Smoked chicken wings are the featured item from Baileys’ Restaurants’ new Wing Ding Dong concept. Handout photo by Kara Bailey.

Baileys’ Restaurants has announced a new ghost-kitchen concept, Wing Ding Dong. The concept, which operates out of Baileys’ Range at 920 Olive Street downtown, features smoked chicken wings and fried-chicken sandwiches for takeout and delivery.

Owner Dave Bailey tells Off the Menu the restaurant has been testing the Wing Ding Dong menu through neighborhood delivery in recent months.

“So it’s all vetted,” he says. “We’re not just throwing something out there to see if it sticks. We’ve gotten really good feedback on it already.”
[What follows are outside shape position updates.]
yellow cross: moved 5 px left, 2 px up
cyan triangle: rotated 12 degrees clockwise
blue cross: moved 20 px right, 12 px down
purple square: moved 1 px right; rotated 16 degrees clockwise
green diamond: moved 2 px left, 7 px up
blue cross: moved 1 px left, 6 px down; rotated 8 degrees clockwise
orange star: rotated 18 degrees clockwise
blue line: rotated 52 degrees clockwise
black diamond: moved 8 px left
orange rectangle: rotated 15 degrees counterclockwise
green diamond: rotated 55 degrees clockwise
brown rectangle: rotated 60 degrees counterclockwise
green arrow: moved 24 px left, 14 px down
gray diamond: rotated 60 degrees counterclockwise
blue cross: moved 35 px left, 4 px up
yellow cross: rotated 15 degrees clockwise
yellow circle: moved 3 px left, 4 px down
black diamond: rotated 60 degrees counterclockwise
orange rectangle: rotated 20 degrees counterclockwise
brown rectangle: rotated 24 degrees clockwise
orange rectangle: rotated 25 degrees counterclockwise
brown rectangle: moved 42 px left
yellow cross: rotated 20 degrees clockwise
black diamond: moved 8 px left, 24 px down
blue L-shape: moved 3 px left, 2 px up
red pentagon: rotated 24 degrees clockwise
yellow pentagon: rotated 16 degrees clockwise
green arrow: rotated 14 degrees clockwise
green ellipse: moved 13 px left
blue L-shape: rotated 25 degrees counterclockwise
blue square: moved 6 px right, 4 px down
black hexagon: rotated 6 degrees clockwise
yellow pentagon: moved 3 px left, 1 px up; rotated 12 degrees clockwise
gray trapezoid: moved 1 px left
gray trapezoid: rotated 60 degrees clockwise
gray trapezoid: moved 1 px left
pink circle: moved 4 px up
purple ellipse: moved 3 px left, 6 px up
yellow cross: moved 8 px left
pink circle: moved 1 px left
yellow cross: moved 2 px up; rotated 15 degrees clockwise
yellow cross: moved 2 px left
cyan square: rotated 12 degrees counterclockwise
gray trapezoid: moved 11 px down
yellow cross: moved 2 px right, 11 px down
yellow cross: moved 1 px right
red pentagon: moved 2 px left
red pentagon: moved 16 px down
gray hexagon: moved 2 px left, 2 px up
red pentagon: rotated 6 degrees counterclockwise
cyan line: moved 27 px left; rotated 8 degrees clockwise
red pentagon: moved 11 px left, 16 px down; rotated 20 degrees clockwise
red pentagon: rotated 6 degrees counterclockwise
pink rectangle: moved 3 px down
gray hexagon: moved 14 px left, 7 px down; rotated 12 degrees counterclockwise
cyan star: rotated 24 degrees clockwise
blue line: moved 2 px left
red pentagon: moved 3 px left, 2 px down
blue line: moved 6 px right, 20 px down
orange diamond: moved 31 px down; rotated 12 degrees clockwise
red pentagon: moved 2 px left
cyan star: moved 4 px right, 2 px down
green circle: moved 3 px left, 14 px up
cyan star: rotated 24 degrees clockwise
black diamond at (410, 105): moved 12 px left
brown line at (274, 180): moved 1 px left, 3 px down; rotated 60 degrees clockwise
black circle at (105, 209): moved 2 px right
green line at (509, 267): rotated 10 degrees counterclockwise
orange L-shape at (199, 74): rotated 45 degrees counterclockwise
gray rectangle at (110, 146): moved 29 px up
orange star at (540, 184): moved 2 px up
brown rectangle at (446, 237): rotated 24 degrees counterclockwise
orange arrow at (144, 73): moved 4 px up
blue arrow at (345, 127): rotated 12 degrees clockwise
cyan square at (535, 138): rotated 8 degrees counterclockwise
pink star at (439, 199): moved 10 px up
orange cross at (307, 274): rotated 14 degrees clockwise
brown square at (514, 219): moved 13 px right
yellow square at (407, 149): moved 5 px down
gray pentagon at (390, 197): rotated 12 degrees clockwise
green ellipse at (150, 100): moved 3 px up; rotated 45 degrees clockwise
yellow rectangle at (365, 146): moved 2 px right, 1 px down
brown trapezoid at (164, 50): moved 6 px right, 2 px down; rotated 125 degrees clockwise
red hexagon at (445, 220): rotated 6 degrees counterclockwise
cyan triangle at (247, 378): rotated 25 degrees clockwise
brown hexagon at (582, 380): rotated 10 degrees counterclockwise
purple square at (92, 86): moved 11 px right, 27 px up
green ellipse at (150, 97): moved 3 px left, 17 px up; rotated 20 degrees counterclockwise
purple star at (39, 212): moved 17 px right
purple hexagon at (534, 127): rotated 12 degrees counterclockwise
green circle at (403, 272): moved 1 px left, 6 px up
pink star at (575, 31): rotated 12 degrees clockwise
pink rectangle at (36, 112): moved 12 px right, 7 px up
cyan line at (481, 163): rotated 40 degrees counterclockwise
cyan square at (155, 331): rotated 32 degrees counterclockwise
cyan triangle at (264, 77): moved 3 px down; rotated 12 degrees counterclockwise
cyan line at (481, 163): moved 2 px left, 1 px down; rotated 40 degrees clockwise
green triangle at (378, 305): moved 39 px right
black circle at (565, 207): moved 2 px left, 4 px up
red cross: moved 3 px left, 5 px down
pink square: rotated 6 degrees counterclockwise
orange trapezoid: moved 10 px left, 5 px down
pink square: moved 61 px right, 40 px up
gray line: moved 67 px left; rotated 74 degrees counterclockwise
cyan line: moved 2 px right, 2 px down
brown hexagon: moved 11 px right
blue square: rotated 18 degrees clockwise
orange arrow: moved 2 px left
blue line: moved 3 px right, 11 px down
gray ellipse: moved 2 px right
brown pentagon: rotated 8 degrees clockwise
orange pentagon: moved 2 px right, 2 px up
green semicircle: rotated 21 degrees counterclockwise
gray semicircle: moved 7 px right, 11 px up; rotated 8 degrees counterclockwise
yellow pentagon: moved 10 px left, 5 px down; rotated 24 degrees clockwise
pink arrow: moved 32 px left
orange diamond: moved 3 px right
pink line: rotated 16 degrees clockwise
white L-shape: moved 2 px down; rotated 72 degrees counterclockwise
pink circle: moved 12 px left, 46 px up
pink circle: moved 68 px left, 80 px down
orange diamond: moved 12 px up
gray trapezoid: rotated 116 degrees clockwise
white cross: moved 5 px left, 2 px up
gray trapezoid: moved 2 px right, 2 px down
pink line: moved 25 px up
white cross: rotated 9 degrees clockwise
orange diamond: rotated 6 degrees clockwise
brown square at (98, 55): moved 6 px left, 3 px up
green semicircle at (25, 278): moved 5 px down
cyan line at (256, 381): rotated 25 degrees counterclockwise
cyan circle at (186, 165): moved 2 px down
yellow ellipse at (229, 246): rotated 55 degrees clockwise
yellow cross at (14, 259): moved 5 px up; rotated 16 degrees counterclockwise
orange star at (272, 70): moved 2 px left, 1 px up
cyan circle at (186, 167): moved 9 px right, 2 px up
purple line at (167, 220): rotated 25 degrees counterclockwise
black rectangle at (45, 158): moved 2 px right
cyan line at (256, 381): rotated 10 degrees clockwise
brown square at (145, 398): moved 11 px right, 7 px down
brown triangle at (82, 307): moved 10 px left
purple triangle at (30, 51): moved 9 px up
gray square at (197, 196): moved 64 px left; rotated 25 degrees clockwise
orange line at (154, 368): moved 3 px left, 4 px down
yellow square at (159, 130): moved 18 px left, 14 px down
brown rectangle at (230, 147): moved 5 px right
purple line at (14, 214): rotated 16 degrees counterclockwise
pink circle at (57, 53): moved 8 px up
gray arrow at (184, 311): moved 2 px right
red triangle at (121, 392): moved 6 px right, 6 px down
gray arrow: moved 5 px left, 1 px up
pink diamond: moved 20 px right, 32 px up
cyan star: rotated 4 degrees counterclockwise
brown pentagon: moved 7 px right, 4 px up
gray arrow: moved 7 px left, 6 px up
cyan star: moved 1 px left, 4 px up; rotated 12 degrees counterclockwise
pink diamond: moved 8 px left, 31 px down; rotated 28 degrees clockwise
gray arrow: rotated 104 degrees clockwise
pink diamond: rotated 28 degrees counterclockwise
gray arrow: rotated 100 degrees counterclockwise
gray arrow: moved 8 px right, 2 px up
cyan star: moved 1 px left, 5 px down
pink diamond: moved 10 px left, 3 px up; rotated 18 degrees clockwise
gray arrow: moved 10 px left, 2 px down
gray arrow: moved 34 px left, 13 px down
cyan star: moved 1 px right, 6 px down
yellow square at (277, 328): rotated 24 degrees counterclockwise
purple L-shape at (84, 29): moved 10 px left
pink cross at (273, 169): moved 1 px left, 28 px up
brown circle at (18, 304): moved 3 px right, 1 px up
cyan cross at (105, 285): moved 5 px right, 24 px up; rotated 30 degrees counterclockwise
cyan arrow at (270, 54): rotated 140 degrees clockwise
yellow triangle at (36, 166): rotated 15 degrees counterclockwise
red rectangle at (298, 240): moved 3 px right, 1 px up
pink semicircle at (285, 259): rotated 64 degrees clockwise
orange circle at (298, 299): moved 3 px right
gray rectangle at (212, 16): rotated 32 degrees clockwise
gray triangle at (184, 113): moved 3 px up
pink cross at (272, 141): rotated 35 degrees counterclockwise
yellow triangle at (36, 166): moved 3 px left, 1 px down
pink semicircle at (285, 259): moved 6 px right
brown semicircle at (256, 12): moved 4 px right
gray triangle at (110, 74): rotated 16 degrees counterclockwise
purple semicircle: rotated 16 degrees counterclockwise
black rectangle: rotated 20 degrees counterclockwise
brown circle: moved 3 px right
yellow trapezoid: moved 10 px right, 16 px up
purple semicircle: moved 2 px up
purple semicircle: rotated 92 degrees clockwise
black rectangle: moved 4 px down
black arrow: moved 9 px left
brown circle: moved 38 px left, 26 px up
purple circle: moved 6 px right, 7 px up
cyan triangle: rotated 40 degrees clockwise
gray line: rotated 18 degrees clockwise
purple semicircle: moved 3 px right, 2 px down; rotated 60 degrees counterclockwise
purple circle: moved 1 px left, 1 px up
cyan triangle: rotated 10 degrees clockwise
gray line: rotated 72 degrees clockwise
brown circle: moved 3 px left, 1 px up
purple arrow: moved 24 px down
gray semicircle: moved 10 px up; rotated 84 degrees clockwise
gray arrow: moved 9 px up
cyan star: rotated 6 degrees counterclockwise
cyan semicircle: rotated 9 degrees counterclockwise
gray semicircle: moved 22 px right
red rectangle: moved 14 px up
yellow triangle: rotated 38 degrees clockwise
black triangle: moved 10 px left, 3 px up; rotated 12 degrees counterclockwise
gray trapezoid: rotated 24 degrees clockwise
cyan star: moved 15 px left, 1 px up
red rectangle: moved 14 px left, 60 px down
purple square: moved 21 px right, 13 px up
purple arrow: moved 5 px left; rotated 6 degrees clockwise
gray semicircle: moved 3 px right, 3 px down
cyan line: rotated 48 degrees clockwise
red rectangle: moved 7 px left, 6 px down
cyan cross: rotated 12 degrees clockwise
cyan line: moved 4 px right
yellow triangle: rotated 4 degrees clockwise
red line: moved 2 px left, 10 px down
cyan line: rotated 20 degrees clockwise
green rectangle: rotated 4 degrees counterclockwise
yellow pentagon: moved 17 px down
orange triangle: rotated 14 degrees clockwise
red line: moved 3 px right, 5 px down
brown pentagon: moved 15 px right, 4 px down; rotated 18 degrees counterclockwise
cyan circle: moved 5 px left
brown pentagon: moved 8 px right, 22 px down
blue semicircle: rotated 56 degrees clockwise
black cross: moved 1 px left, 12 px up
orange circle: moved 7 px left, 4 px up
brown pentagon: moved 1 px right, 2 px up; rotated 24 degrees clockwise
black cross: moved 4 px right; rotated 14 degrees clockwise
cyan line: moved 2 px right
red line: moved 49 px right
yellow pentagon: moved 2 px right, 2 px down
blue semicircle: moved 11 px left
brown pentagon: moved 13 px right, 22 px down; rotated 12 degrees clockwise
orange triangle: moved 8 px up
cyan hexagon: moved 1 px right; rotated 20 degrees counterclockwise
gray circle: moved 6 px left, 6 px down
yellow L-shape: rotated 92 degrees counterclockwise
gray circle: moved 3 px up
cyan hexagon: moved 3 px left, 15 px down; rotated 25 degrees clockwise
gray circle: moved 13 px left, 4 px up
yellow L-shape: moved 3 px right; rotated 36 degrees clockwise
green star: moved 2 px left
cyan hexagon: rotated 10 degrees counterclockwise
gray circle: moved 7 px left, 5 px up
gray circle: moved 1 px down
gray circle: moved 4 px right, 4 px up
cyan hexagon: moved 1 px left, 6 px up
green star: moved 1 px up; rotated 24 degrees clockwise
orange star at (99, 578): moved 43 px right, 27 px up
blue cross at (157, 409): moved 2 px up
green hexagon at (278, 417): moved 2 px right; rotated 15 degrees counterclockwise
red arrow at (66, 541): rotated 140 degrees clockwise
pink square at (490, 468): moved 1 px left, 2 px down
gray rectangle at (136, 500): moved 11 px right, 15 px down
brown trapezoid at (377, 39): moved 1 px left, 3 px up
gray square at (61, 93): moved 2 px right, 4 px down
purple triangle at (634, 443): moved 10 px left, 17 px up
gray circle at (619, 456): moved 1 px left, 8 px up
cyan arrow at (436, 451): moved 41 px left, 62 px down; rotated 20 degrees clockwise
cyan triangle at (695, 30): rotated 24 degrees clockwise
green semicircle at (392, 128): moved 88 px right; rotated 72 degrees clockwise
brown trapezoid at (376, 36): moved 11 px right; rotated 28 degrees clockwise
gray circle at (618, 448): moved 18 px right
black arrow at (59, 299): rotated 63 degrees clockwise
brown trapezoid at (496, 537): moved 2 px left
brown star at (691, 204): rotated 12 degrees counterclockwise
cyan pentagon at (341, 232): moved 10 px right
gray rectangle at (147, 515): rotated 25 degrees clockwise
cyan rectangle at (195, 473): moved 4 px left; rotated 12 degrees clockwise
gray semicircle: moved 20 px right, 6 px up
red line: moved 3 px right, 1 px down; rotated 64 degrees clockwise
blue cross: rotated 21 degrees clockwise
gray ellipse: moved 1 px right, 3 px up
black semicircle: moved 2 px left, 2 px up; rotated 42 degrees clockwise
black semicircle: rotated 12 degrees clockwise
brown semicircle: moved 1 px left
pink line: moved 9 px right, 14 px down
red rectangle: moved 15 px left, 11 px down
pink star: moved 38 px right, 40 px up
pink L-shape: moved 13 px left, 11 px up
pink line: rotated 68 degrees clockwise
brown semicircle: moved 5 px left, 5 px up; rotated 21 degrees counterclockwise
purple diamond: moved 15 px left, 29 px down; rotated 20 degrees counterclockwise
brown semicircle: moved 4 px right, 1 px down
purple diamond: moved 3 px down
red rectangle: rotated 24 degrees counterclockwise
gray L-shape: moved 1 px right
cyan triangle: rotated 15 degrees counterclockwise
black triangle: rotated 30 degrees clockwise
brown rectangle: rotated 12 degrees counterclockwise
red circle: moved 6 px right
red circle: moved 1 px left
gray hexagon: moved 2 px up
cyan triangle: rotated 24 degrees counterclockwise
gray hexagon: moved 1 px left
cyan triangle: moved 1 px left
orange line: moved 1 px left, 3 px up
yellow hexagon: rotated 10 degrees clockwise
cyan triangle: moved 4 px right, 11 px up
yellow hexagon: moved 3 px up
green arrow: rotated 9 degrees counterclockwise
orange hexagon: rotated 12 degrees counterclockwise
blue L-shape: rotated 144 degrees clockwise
Wing Ding Dong’s wings are marinated, dry-rubbed, smoked and finished in the oven, but not deep-fried.

“They don’t need a deep-fry to be awesome,” Bailey says. “They just need a crisp-up on the skin and then they’re juicy and smoky and delicious.”

Wings are available in orders of 10, 20 or 30. Each order comes with an Alabama white-style dipping sauce. Bailey says the Alabama White’s hit of vinegar and horseradish goes especially well with poultry. Other available dipping sauces include buffalo, ranch, honey mustard, Caribbean jerk, pineapple teriyaki and peach habanero.

Wing Ding Dong’s fried-chicken sandwich features buttermilk-marinated whole breast with pickles, lettuce and Baileys’ Restaurant’s go-to Rooster mayo on a Civil Life Brewing Co. American Brown Ale beer bun.